Lacker, one of the toughest anti-inflation hawks among senior Fed officials, cautioned that the U.S. central bank is mixing monetary policy with credit policy as it offers loans to stabilize financial markets in deep disarray after the housing market crash and the surge in mortgage defaults.
The Fed has cut interest rates to near zero and pumped hundreds of billions of dollars into the economy to restore lending and stimulate economic activity. In so doing, the central bank's balance sheet has expanded from near $900 billion in mid-2008 to over $2 trillion, and policy-makers have pledged to grow the balance sheet further if needed to pull the economy out of recession.

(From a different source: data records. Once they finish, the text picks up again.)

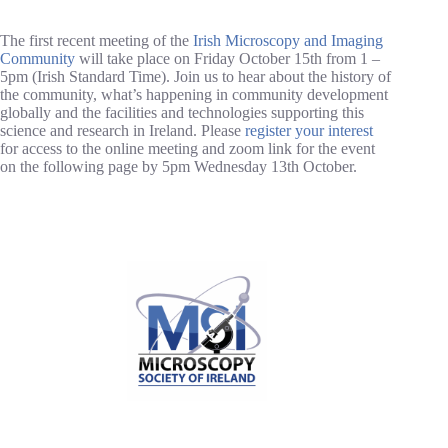
The first recent meeting of the
Irish Microscopy and Imaging
Community
will take place on Friday October 15th from 1 –
5pm (Irish Standard Time). Join us to hear about the history of
the community, what’s happening in community development
globally and the facilities and technologies supporting this
science and research in Ireland. Please
register your interest
for access to the online meeting and zoom link for the event
on the following page by 5pm Wednesday 13th October.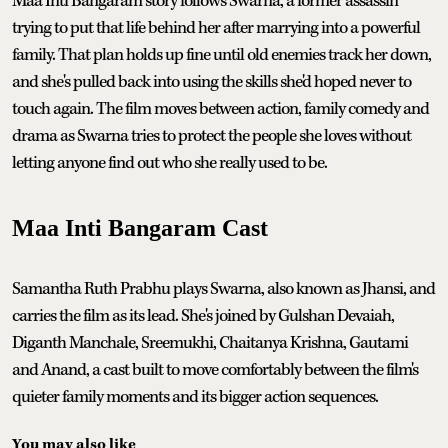
Maa Inti Bangaram story follows Swarna, a former assassin
trying to put that life behind her after marrying into a powerful
family. That plan holds up fine until old enemies track her down,
and she's pulled back into using the skills she'd hoped never to
touch again. The film moves between action, family comedy and
drama as Swarna tries to protect the people she loves without
letting anyone find out who she really used to be.
Maa Inti Bangaram Cast
Samantha Ruth Prabhu plays Swarna, also known as Jhansi, and
carries the film as its lead. She's joined by Gulshan Devaiah,
Diganth Manchale, Sreemukhi, Chaitanya Krishna, Gautami
and Anand, a cast built to move comfortably between the film's
quieter family moments and its bigger action sequences.
You may also like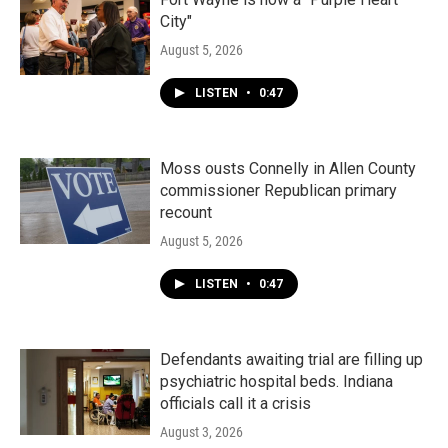
City"
August 5, 2026
LISTEN
•
0:47
Moss ousts Connelly in Allen County
commissioner Republican primary
recount
August 5, 2026
LISTEN
•
0:47
Defendants awaiting trial are filling up
psychiatric hospital beds. Indiana
officials call it a crisis
August 3, 2026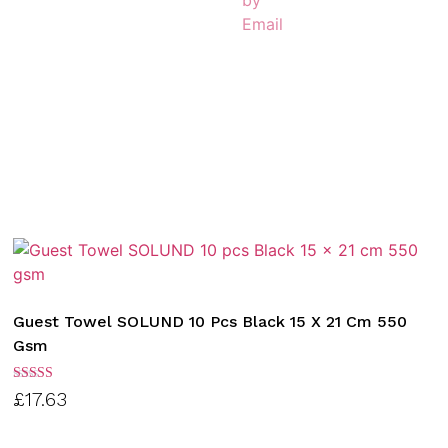
Guest Towel SOLUND 10 Pcs Black 15 X 21 Cm 550
Gsm
Rated
£
17.63
3.00
out of
5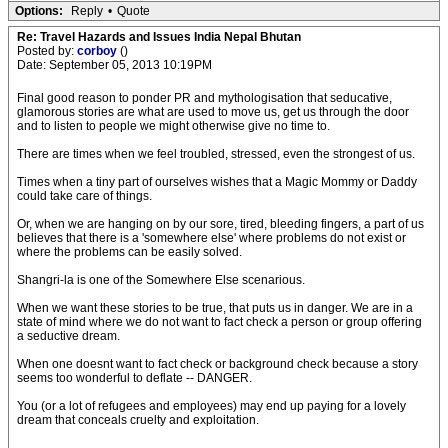
Options:
Reply
•
Quote
Re: Travel Hazards and Issues India Nepal Bhutan
Posted by:
corboy
()
Date: September 05, 2013 10:19PM
Final good reason to ponder PR and mythologisation that seducative,
glamorous stories are what are used to move us, get us through the door
and to listen to people we might otherwise give no time to.
There are times when we feel troubled, stressed, even the strongest of us.
Times when a tiny part of ourselves wishes that a Magic Mommy or Daddy
could take care of things.
Or, when we are hanging on by our sore, tired, bleeding fingers, a part of us
believes that there is a 'somewhere else' where problems do not exist or
where the problems can be easily solved.
Shangri-la is one of the Somewhere Else scenarious.
When we want these stories to be true, that puts us in danger. We are in a
state of mind where we do not want to fact check a person or group offering
a seductive dream.
When one doesnt want to fact check or background check because a story
seems too wonderful to deflate -- DANGER.
You (or a lot of refugees and employees) may end up paying for a lovely
dream that conceals cruelty and exploitation.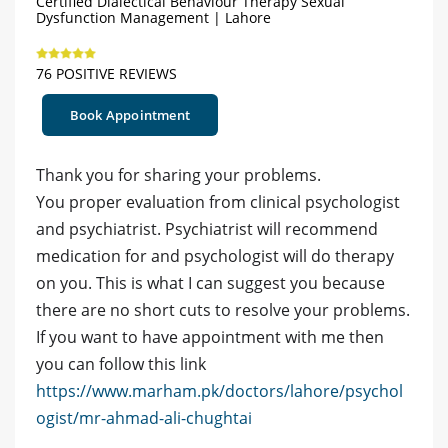
Certified Dialectical Behaviour Therapy Sexual
Dysfunction Management | Lahore
76 POSITIVE REVIEWS
Book Appointment
Thank you for sharing your problems.
You proper evaluation from clinical psychologist
and psychiatrist. Psychiatrist will recommend
medication for and psychologist will do therapy
on you. This is what I can suggest you because
there are no short cuts to resolve your problems.
If you want to have appointment with me then
you can follow this link
https://www.marham.pk/doctors/lahore/psychol
ogist/mr-ahmad-ali-chughtai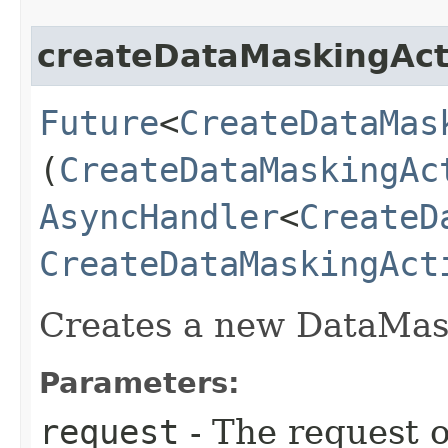
createDataMaskingAct
Future
<
CreateDataMas
(
CreateDataMaskingAc
AsyncHandler
<
CreateD
CreateDataMaskingAct
Creates a new DataMask
Parameters:
request
- The request o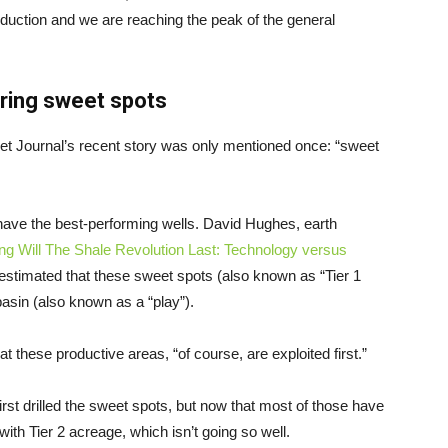
oduction and we are reaching the peak of the general
aring sweet spots
eet Journal’s recent story was only mentioned once: “sweet
 have the best-performing wells. David Hughes, earth
g Will The Shale Revolution Last: Technology versus
 estimated that these sweet spots (also known as “Tier 1
asin (also known as a “play”).
t these productive areas, “of course, are exploited first.”
rst drilled the sweet spots, but now that most of those have
with Tier 2 acreage, which isn’t going so well.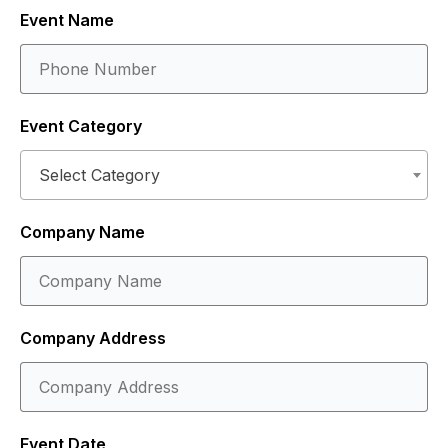
Event Name
Event Category
Select Category
Company Name
Company Address
Event Date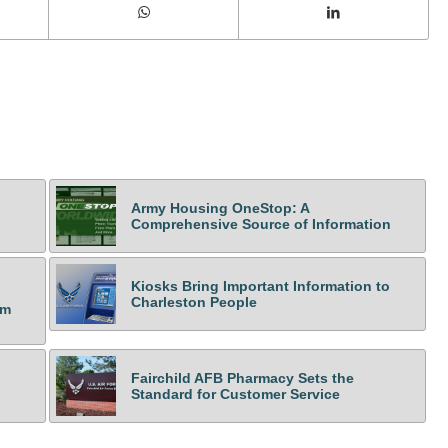
Army Housing OneStop: A
Comprehensive Source of Information
Kiosks Bring Important Information to
Charleston People
om
Fairchild AFB Pharmacy Sets the
Standard for Customer Service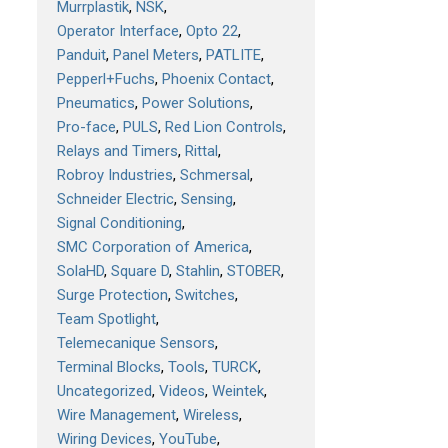
Murrplastik
NSK
Operator Interface
Opto 22
Panduit
Panel Meters
PATLITE
Pepperl+Fuchs
Phoenix Contact
Pneumatics
Power Solutions
Pro-face
PULS
Red Lion Controls
Relays and Timers
Rittal
Robroy Industries
Schmersal
Schneider Electric
Sensing
Signal Conditioning
SMC Corporation of America
SolaHD
Square D
Stahlin
STOBER
Surge Protection
Switches
Team Spotlight
Telemecanique Sensors
Terminal Blocks
Tools
TURCK
Uncategorized
Videos
Weintek
Wire Management
Wireless
Wiring Devices
YouTube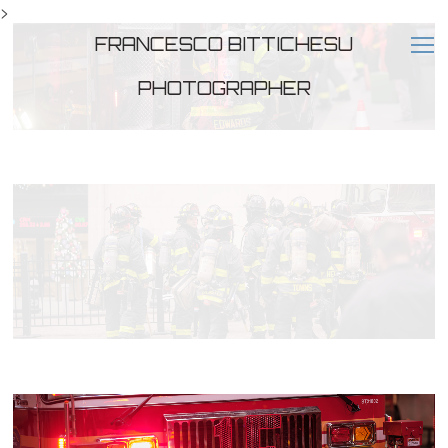
>
FRANCESCO BITTICHESU
PHOTOGRAPHER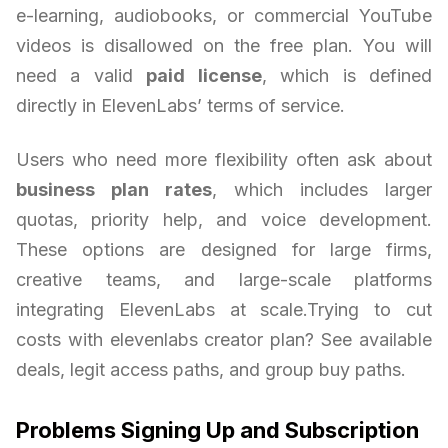
e-learning, audiobooks, or commercial YouTube
videos is disallowed on the free plan. You will
need a valid
paid license
, which is defined
directly in ElevenLabs’ terms of service.
Users who need more flexibility often ask about
business plan rates
, which includes larger
quotas, priority help, and voice development.
These options are designed for large firms,
creative teams, and large-scale platforms
integrating ElevenLabs at scale.Trying to cut
costs with elevenlabs creator plan? See available
deals, legit access paths, and group buy paths.
Problems Signing Up and Subscription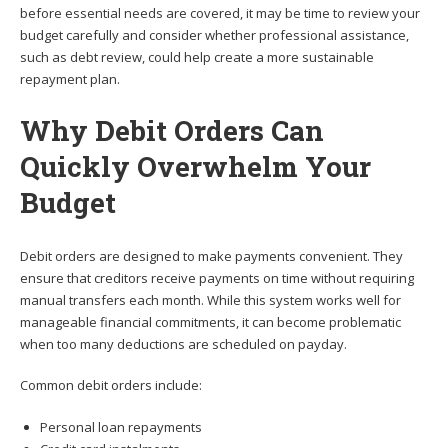
before essential needs are covered, it may be time to review your
budget carefully and consider whether professional assistance,
such as debt review, could help create a more sustainable
repayment plan.
Why Debit Orders Can
Quickly Overwhelm Your
Budget
Debit orders are designed to make payments convenient. They
ensure that creditors receive payments on time without requiring
manual transfers each month. While this system works well for
manageable financial commitments, it can become problematic
when too many deductions are scheduled on payday.
Common debit orders include:
Personal loan repayments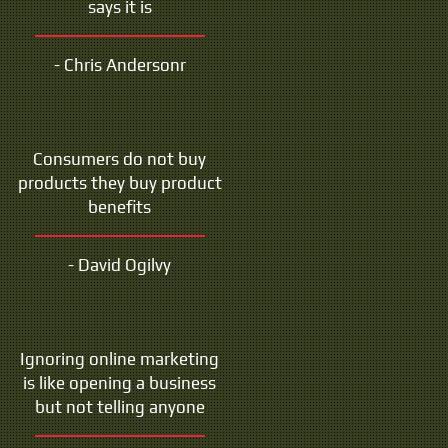
says it is
- Chris Andersonr
Consumers do not buy
products they buy product
benefits
- David Ogilvy
Ignoring online marketing
is like opening a business
but not telling anyone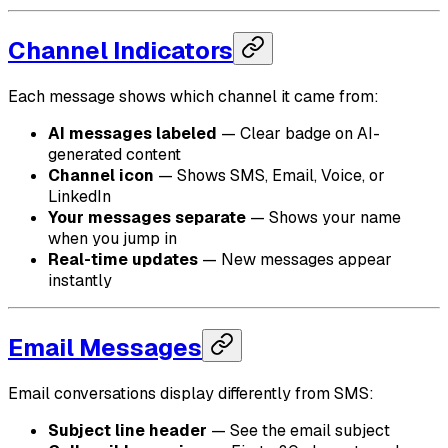
Channel Indicators
Each message shows which channel it came from:
AI messages labeled
— Clear badge on AI-
generated content
Channel icon
— Shows SMS, Email, Voice, or
LinkedIn
Your messages separate
— Shows your name
when you jump in
Real-time updates
— New messages appear
instantly
Email Messages
Email conversations display differently from SMS:
Subject line header
— See the email subject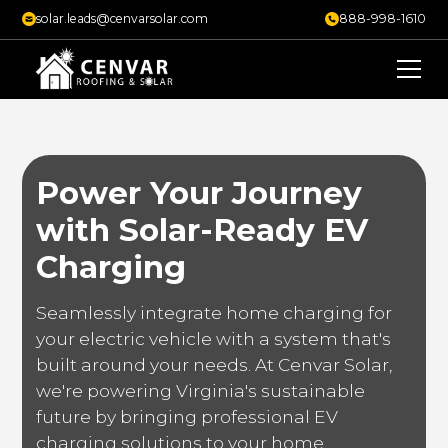
solar.leads@cenvarsolar.com
888-998-1610
Power Your Journey
with Solar-Ready EV
Charging
Seamlessly integrate home charging for
your electric vehicle with a system that's
built around your needs. At Cenvar Solar,
we're powering Virginia's sustainable
future by bringing professional EV
charging solutions to your home.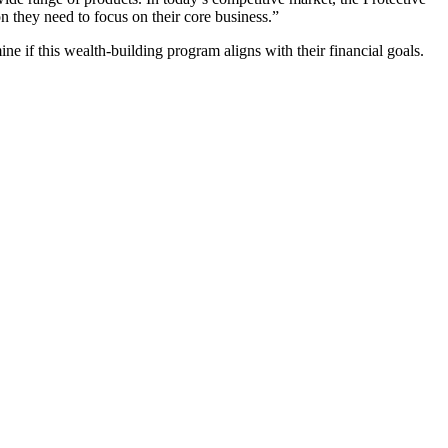
 they need to focus on their core business.”
ine if this wealth-building program aligns with their financial goals.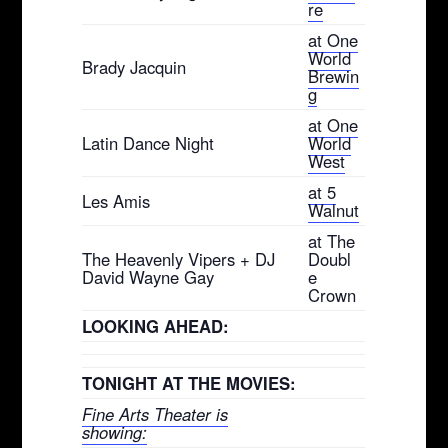
re
at One
World
Brady Jacquin
Brewin
g
at One
Latin Dance Night
World
West
at 5
Les Amis
Walnut
at The
The Heavenly Vipers + DJ
Doubl
David Wayne Gay
e
Crown
LOOKING AHEAD:
TONIGHT AT THE MOVIES:
Fine Arts Theater is
showing:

Lacker, in comments that highlight tensions at the Fed, warned expansion of the Fed's balance sheet may be risky.
"Credit policy is also aimed at promoting growth, but it is more a form of fiscal policy in that it uses the public sector's balance sheet to alter the allocation of resources," Lacker said.
"Many historical instances of monetary instability have been the result of central banks being prevailed upon to use their balance sheets for fiscal ends in ways that impeded their ability to keep inflation under control," he said.
The Fed in December considered, but set aside, a plan to set targets for the size of bank reserves or the monetary base.
Lacker said he was comfortable with the Fed's big rate cut in December, and said the central bank can continue to impact the economy by adjusting the size of the money supply.
"It didn't strike me as useful to pitter patter with little steps down to zero -- you might as well have gone all the way," Lacker said in response to a question after his speech to the Maryland Bankers Association.
"The fact that we've got interest rates down to zero should not distract people from the fact that we still control the amount of monetary liabilities -- the money -- that we create and put into the economy," he added.